● ACTIVITY:
Given the records underneath, please repeat exactly the lines from the line with "January 2026" through the line with "Mangal Dosha Calculator", passing over any picture.

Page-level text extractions

————————

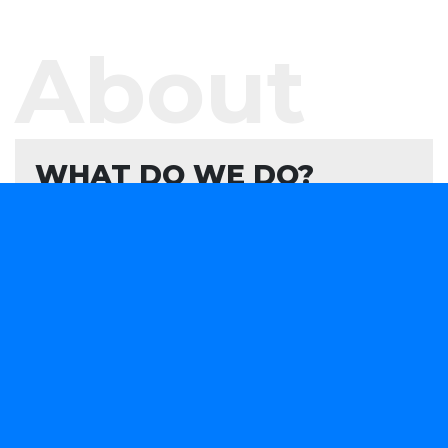
About
WHAT DO WE DO?
We offer software development services and
products aimed at helping your organisation
evaluate, formulate, and develop or consume
forward-looking technology solutions that advance
your capabilities in a rapidly changing marketplace.
We are obsessively focused on providing smart
software solutions to your business needs.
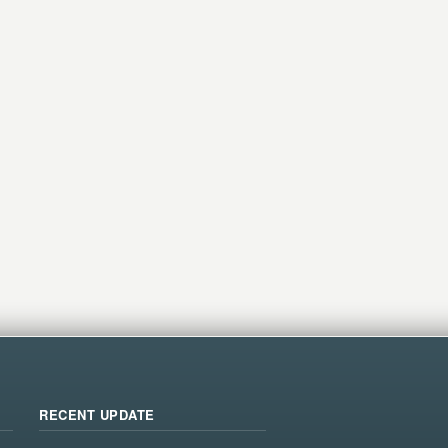
RECENT UPDATE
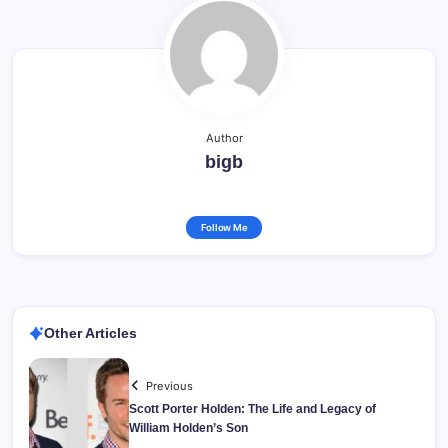
Author
bigb
Follow Me
Other Articles
Previous
Scott Porter Holden: The Life and Legacy of
William Holden’s Son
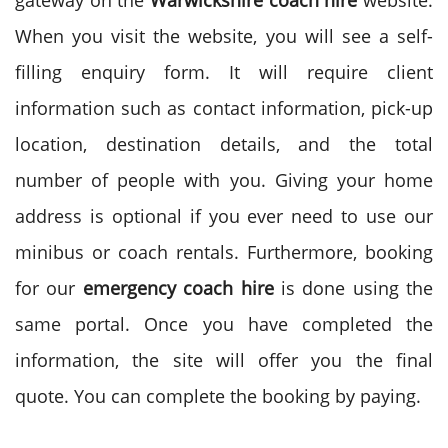
gateway on the
Warwickshire coach hire
website.
When you visit the website, you will see a self-
filling enquiry form. It will require client
information such as contact information, pick-up
location, destination details, and the total
number of people with you. Giving your home
address is optional if you ever need to use our
minibus or coach rentals. Furthermore, booking
for our
emergency coach hire
is done using the
same portal. Once you have completed the
information, the site will offer you the final
quote. You can complete the booking by paying.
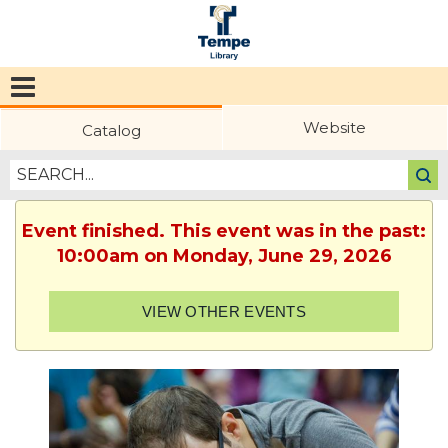
Tempe
Public
Website
Catalog
Library
Event finished. This event was in the past:
10:00am on Monday, June 29, 2026
VIEW OTHER EVENTS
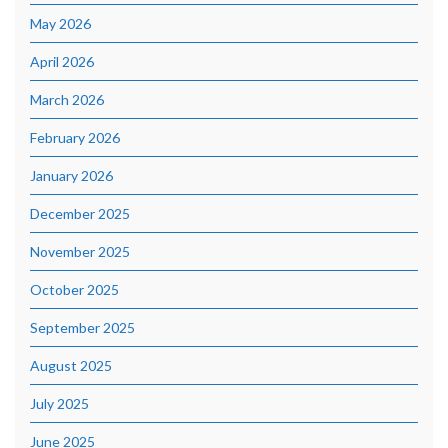
May 2026
April 2026
March 2026
February 2026
January 2026
December 2025
November 2025
October 2025
September 2025
August 2025
July 2025
June 2025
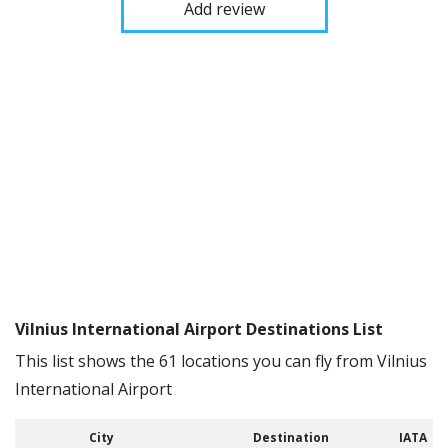
Add review
Vilnius International Airport Destinations List
This list shows the 61 locations you can fly from Vilnius
International Airport
City
Destination
IATA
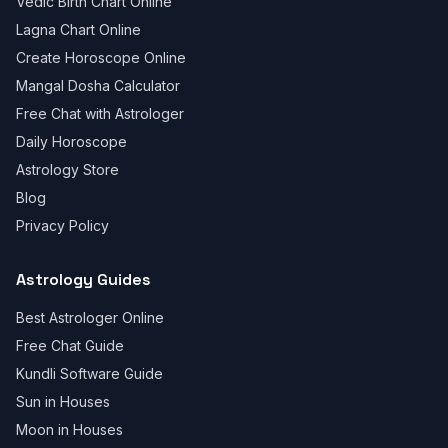
Vedic Birth Chart Online
Lagna Chart Online
Create Horoscope Online
Mangal Dosha Calculator
Free Chat with Astrologer
Daily Horoscope
Astrology Store
Blog
Privacy Policy
Astrology Guides
Best Astrologer Online
Free Chat Guide
Kundli Software Guide
Sun in Houses
Moon in Houses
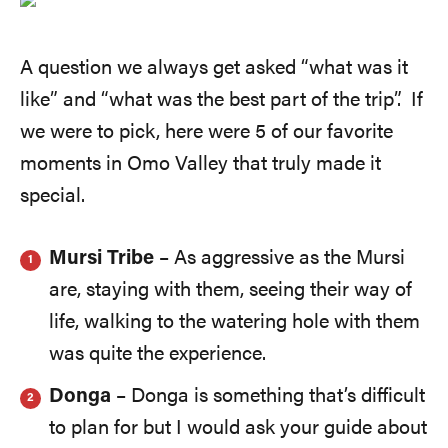
A question we always get asked “what was it
like” and “what was the best part of the trip”. If
we were to pick, here were 5 of our favorite
moments in Omo Valley that truly made it
special.
Mursi Tribe
– As aggressive as the Mursi
are, staying with them, seeing their way of
life, walking to the watering hole with them
was quite the experience.
Donga
– Donga is something that’s difficult
to plan for but I would ask your guide about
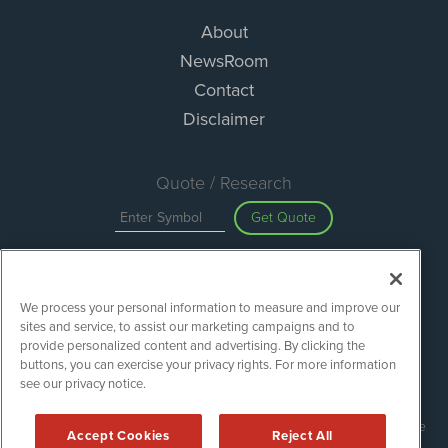
About
NewsRoom
Contact
Disclaimer
Quote / Research
Get Quote
Site Search
We process your personal information to measure and improve our
Search
sites and service, to assist our marketing campaigns and to
provide personalized content and advertising. By clicking the
buttons, you can exercise your privacy rights. For more information
see our privacy notice.
Green Car Stocks is powered by
IBNAi
Copyright ©
2020 - 2026. Green Car Stocks / 1108 Lavaca St Suite
Accept Cookies
Reject All
110-GCS Austin, TX 78701 (512) 354-7000 /
Disclaimers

————————

● TASK ANSWER:
January 2026
December 2025
November 2025
October 2025
September 2025
August 2025
July 2025
June 2025
Add review
Vilnius International Airport Destinations List
This list shows the 61 locations you can fly from Vilnius
International Airport
City
Destination
IATA
Vedic Birth Chart Online
Lagna Chart Online
Create Horoscope Online
Mangal Dosha Calculator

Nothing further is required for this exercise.